Attaching package: 'dplyr'
The following objects are masked from 'package:stats':

    filter, lag
The following objects are masked from 'package:base':

    intersect, setdiff, setequal, union
Show / hide code
library(readr)
library(stringr)
library(purrr)
library(stringdist)  # for levenshtein distance calculation
library(gt)
library(tidyr)

Attaching package: 'tidyr'
The following object is masked from 'package:stringdist':

    extract
In [2]:
Show / hide code
out_dir <- "/proj/mhinolab/users/rbless/data/Obstacles_Output"

# CoreLogic (all character)
cl <- read_csv(
  file.path(out_dir, "cl.csv"),
  col_types = cols(.default = col_character())
)

# Previously string-matched parcel indices
stringmatched <- read_csv(
  file.path(out_dir, "parcel_cl_stringmatch.csv"),
  col_types = cols(.default = col_character())
) |>
  mutate(parcel_index = as.character(parcel_index))

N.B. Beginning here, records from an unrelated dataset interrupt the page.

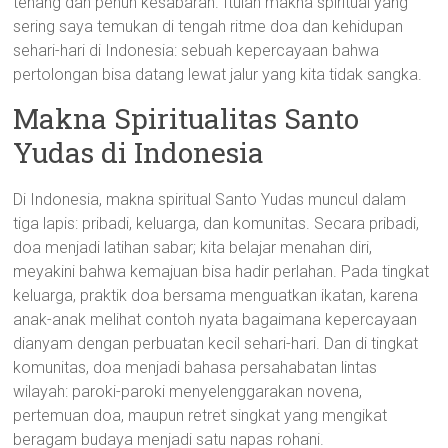
tenang dan penuh kesabaran. Itulah makna spiritual yang
sering saya temukan di tengah ritme doa dan kehidupan
sehari-hari di Indonesia: sebuah kepercayaan bahwa
pertolongan bisa datang lewat jalur yang kita tidak sangka.
Makna Spiritualitas Santo
Yudas di Indonesia
Di Indonesia, makna spiritual Santo Yudas muncul dalam
tiga lapis: pribadi, keluarga, dan komunitas. Secara pribadi,
doa menjadi latihan sabar; kita belajar menahan diri,
meyakini bahwa kemajuan bisa hadir perlahan. Pada tingkat
keluarga, praktik doa bersama menguatkan ikatan, karena
anak-anak melihat contoh nyata bagaimana kepercayaan
dianyam dengan perbuatan kecil sehari-hari. Dan di tingkat
komunitas, doa menjadi bahasa persahabatan lintas
wilayah: paroki-paroki menyelenggarakan novena,
pertemuan doa, maupun retret singkat yang mengikat
beragam budaya menjadi satu napas rohani.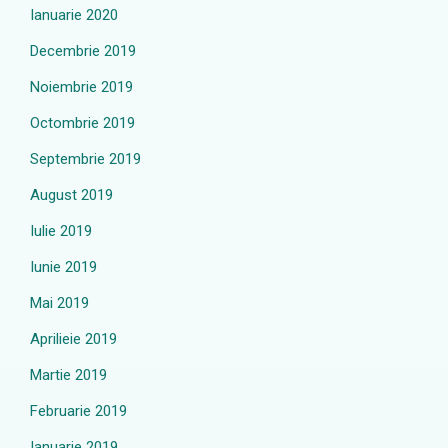
Ianuarie 2020
Decembrie 2019
Noiembrie 2019
Octombrie 2019
Septembrie 2019
August 2019
Iulie 2019
Iunie 2019
Mai 2019
Aprilieie 2019
Martie 2019
Februarie 2019
Ianuarie 2019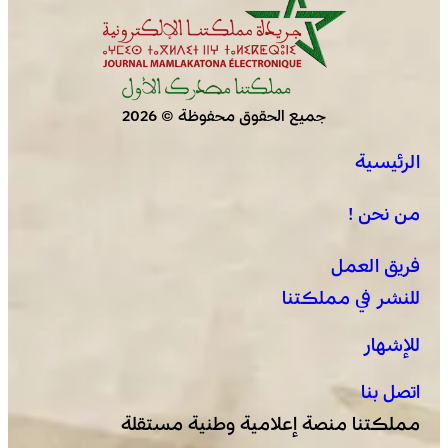
جميع الحقوق محفوظة © 2026
الرئيسية
من نحن !
فريق العمل
للنشر في مملكتنا
للإشهار
اتصل بنا
مملكتنا منصة إعلامية وطنية مستقلة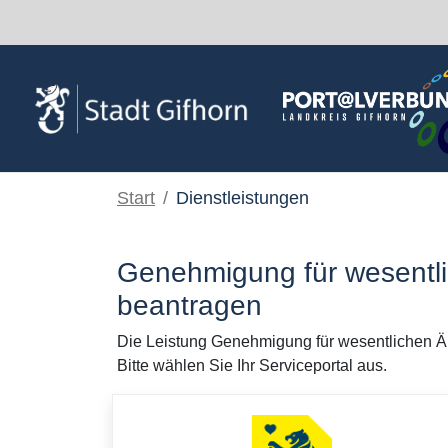
Zum Hauptinhalt springen
Start
Dienstleistungen
Genehmigung für wesentl
beantragen
Die Leistung Genehmigung für wesentlichen Ä
Bitte wählen Sie Ihr Serviceportal aus.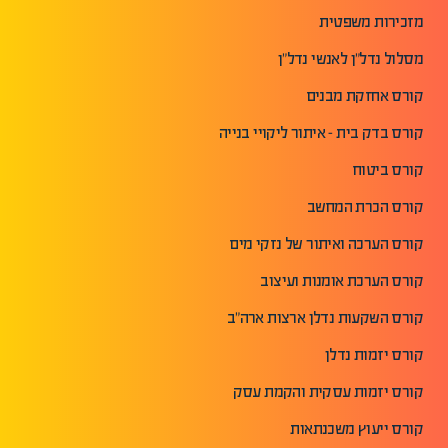
מזכירות משפטית
מסלול נדל"ן לאנשי נדל"ן
קורס אחזקת מבנים
קורס בדק בית - איתור ליקויי בנייה
קורס ביטוח
קורס הכרת המחשב
קורס הערכה ואיתור של נזקי מים
קורס הערכת אומנות ועיצוב
קורס השקעות נדלן ארצות ארה"ב
קורס יזמות נדלן
קורס יזמות עסקית והקמת עסק
קורס ייעוץ משכנתאות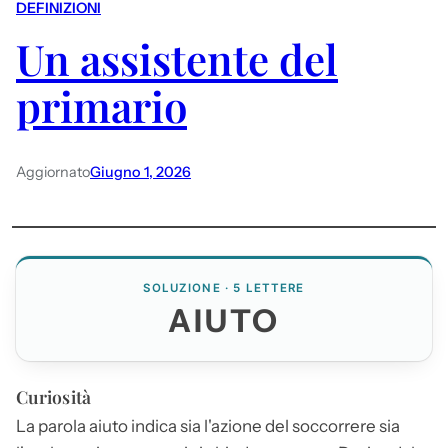
DEFINIZIONI
Un assistente del
primario
Aggiornato
Giugno 1, 2026
SOLUZIONE · 5 LETTERE
AIUTO
Curiosità
La parola
aiuto
indica sia l'azione del soccorrere sia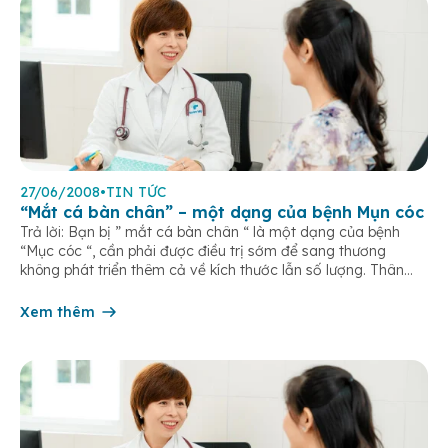
27/06/2008
•
TIN TỨC
“Mắt cá bàn chân” – một dạng của bệnh Mụn cóc
Trả lời: Bạn bị ” mắt cá bàn chân “ là một dạng của bệnh
“Mục cóc “, cần phải được điều trị sớm để sang thương
không phát triển thêm cả về kích thước lẫn số lượng. Thân
mời bạn tham khảo thêm bài viết về bệnh “Thân mến chào
bạn! BS.LÊ ĐỨC THỌ […]
Xem thêm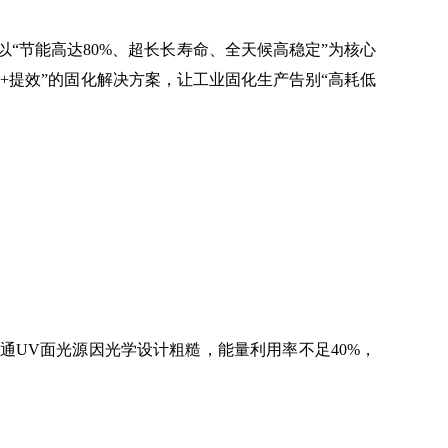
以“节能高达80%、超长长寿命、全天候高稳定”为核心
+提效”的固化解决方案，让工业固化生产告别“高耗低
UV面光源因光学设计粗糙，能量利用率不足40%，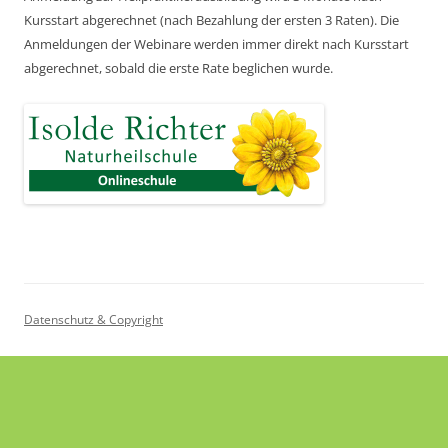
Kursstart abgerechnet
(nach Bezahlung der ersten 3 Raten).
Die
Anmeldungen der Webinare werden immer direkt nach Kursstart
abgerechnet,
sobald die erste Rate beglichen wurde.
Datenschutz & Copyright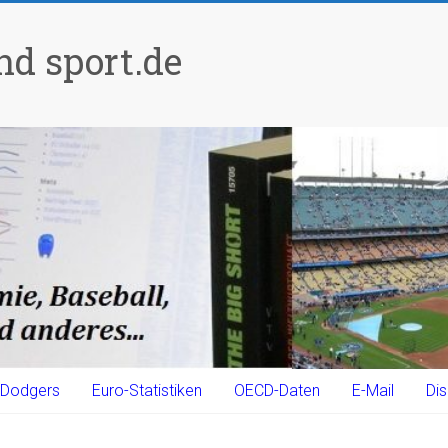
d sport.de
Dodgers
Euro-Statistiken
OECD-Daten
E-Mail
Dis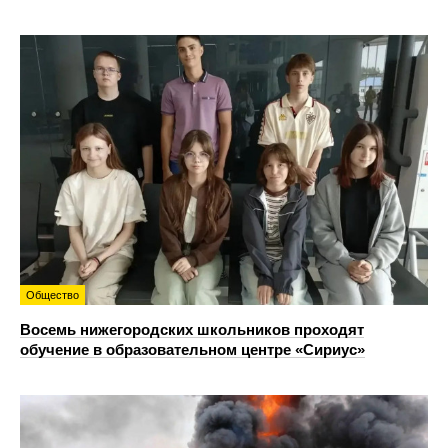
Общество
Восемь нижегородских школьников проходят
обучение в образовательном центре «Сириус»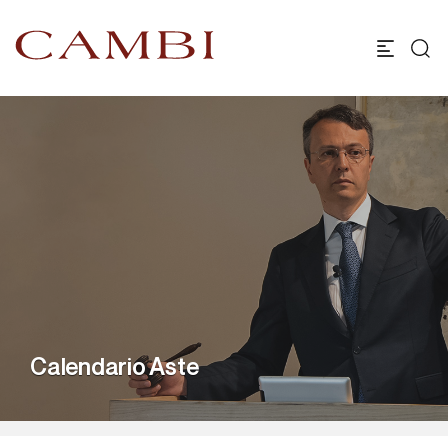
Calendario Aste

# Read spatial parcels (keep geometry for the join)
nc1_attr <- st_read(
  file.path(out_dir, "parcels_study_area.gpkg"),
  query = "SELECT parcel_index, cntyfips FROM parcels_study_area",
  quiet = TRUE
) |>
  st_drop_geometry() |>
  mutate(
    parcel_index = as.character(parcel_index),
    cntyfips     = paste0("37", cntyfips)
  )

unmatched_ids <- nc1_attr |>
  filter(!parcel_index %in% stringmatched$parcel_index) |>
  pull(parcel_index)

# Read only unmatched rows with geometry using a SQL filter
unmatched_nc1 <- st_read(
  file.path(out_dir, "parcels_study_area.gpkg"),
  query = paste0(
    "SELECT * FROM parcels_study_area WHERE parcel_index IN (",
    paste(unmatched_ids, collapse = ","),
    ")"
  ),
  quiet = TRUE
) |>
  mutate(
    parcel_index = as.character(parcel_index),
    cntyfips     = paste0("37", cntyfips)
  )

rm(nc1_attr); gc()
            used   (Mb) gc trigger   (Mb)  max used   (Mb)
Ncells  51288866 2739.2   93051511 4969.5  68666733 3667.2
Vcells 584757134 4461.4  921214206 7028.4 688777479 5255.0
Show / hide code
county_list <- unique(unmatched_nc1$cntyfips)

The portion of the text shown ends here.